A Beginner's Guide to RNA-Seq Data Analysis
Quality Control, Read Mapping, Visualization and Downstream Analyses
1 - 5 February 2016
iad Pc-Pool, Rosa-Luxemburg-Straße 23, Leipzig, Germany
Scope and Topics
The purpose of this workshop is to get a deeper understanding in Next-Generation Sequencing (NGS) with a special focus on bioinformatics issues. Additionally, all workshop participants should be enabled to perform important tasks of NGS data analysis tasks themselves.
The first workshop module is an introduction to data analysis using Linux, assuring that all participants are able to follow the practical parts. The second module discusses advantages and disadvantages of current sequencing technologies and their implications on data analysis. The most important NGS file formats (fastq, sam/bam, bigWig, etc.) are introduced and one proceeds with first hands-on analyses (QC, mapping, visualization). You will learn how to read and interpret QC plots, clip adapter sequences and/or trim bad quality read ends, get bioinformatics backgrounds about the read mapping and understand its problems (dynamic programming, alignment visualization, NGS mapping heuristics, etc.), perform your own mapping statistics and visualize your data in different ways (IGV, UCSC, etc.). The last module addresses a specific applications of NGS: RNA-seq data analysis and detection of differentially expressed genes.
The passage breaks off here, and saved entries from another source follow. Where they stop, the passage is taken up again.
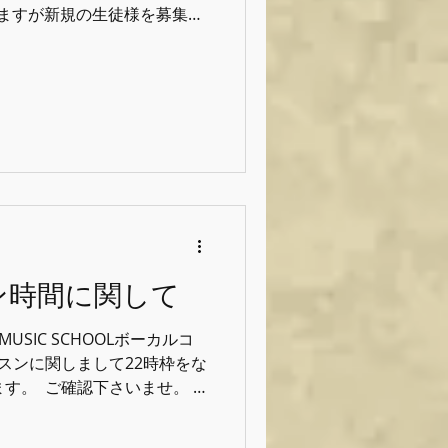
ますが新規の生徒様を募集再
募集終了する可能性がございま
icschool #グッドフィールミュージ
ン時間に関して
L MUSIC SCHOOLボーカルコ
レッスンに関しまして22時枠をな
。 ⁡ ご確認下さいませ。 ⁡
はご希望の時間が取れない状
かけしております。 ⁡ また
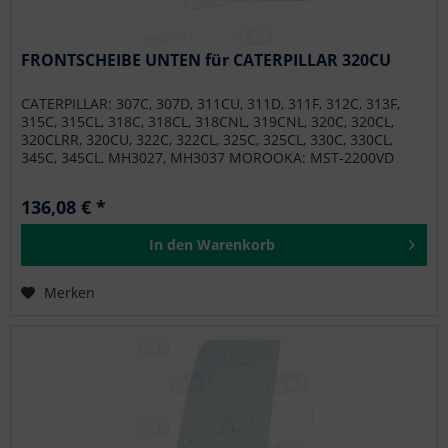
FRONTSCHEIBE UNTEN für CATERPILLAR 320CU
CATERPILLAR: 307C, 307D, 311CU, 311D, 311F, 312C, 313F,
315C, 315CL, 318C, 318CL, 318CNL, 319CNL, 320C, 320CL,
320CLRR, 320CU, 322C, 322CL, 325C, 325CL, 330C, 330CL,
345C, 345CL, MH3027, MH3037 MOROOKA: MST-2200VD
136,08 € *
In den
Warenkorb
Merken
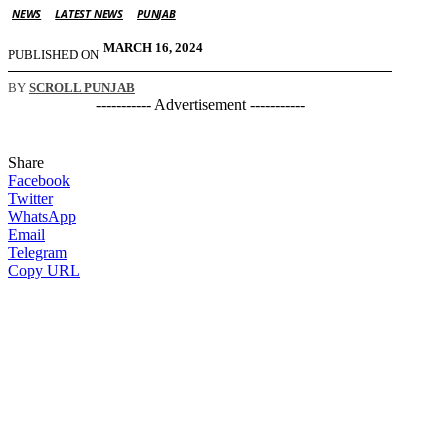
NEWS
LATEST NEWS
PUNJAB
MARCH 16, 2024
PUBLISHED ON
BY
SCROLL PUNJAB
----------- Advertisement -----------
Share
Facebook
Twitter
WhatsApp
Email
Telegram
Copy URL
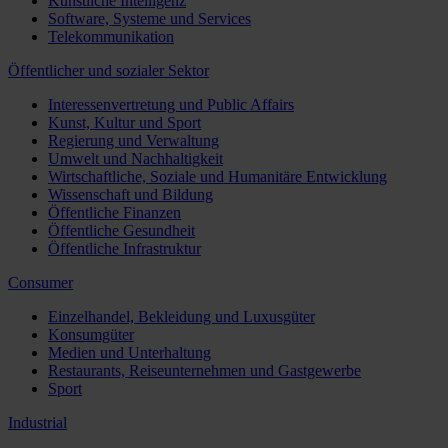
Künstliche Intelligenz
Software, Systeme und Services
Telekommunikation
Öffentlicher und sozialer Sektor
Interessenvertretung und Public Affairs
Kunst, Kultur und Sport
Regierung und Verwaltung
Umwelt und Nachhaltigkeit
Wirtschaftliche, Soziale und Humanitäre Entwicklung
Wissenschaft und Bildung
Öffentliche Finanzen
Öffentliche Gesundheit
Öffentliche Infrastruktur
Consumer
Einzelhandel, Bekleidung und Luxusgüter
Konsumgüter
Medien und Unterhaltung
Restaurants, Reiseunternehmen und Gastgewerbe
Sport
Industrial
This workshop has been redesigned and adapted to the needs of beginners in the field of NGS bioinformatics and comprises this three course modules:
- Linux for Bioinformatics: This module will introduce the essential tools and file formats required for NGS data analysis. It helps to overcome the first hurdles when entering this (for NGS analyses) unavoidable operating system.
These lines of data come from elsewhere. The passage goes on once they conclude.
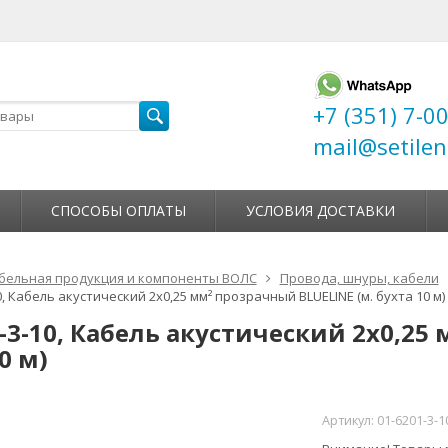
+7 (351) 7-0
mail@setilen
СПОСОБЫ ОПЛАТЫ
УСЛОВИЯ ДОСТАВКИ
бельная продукция и компоненты ВОЛС
Провода, шнуры, кабели
0, Кабель акустический 2х0,25 мм² прозрачный BLUELINE (м. бухта 10 м)
-3-10, Кабель акустический 2х0,25
0 м)
Артикул:
01-6201-3-1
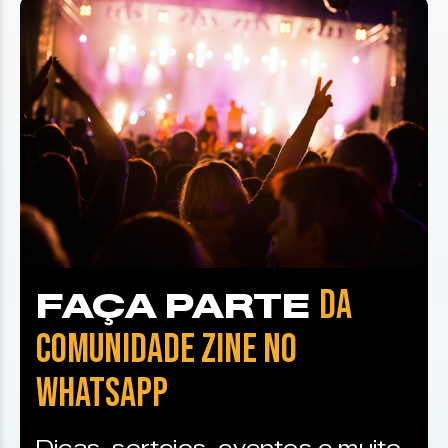
DA
FAÇA PARTE
COMUNIDADE ZINE NO
WHATSAPP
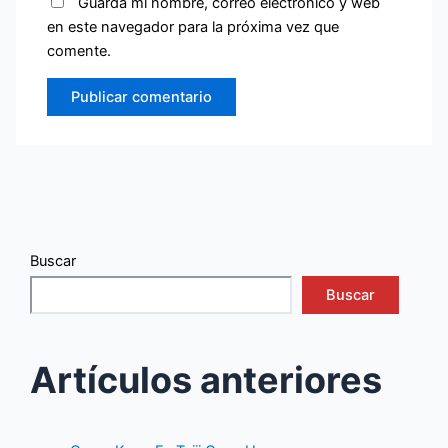
Guarda mi nombre, correo electrónico y web
en este navegador para la próxima vez que
comente.
Buscar
Buscar
Artículos anteriores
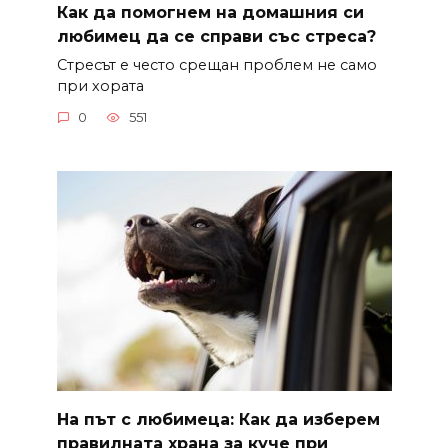
Как да помогнем на домашния си
любимец да се справи със стреса?
Стресът е често срещан проблем не само
при хората
0
551
На път с любимеца: Как да изберем
правилната храна за куче при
- Introduction to NGS data analysis: Different methods of NGS will be explained, the most important notations be given and first analyses be performed. This course covers essential knowledge for analysing data of many different NGS applications.
- RNA-seq Data Analyses: RNA-Seq for model-organisms
- biologists or data analysts with no or little experience in analyzing RNA-Seq data
Included in the Course
- Course materials
- Conference Dinner
- Gero Doose (University of Leipzig) found and published several circularized RNAs in various RNA-Seq experiments. He specialized on split-read analysis some years ago and has a strong expertise in downstream analyses.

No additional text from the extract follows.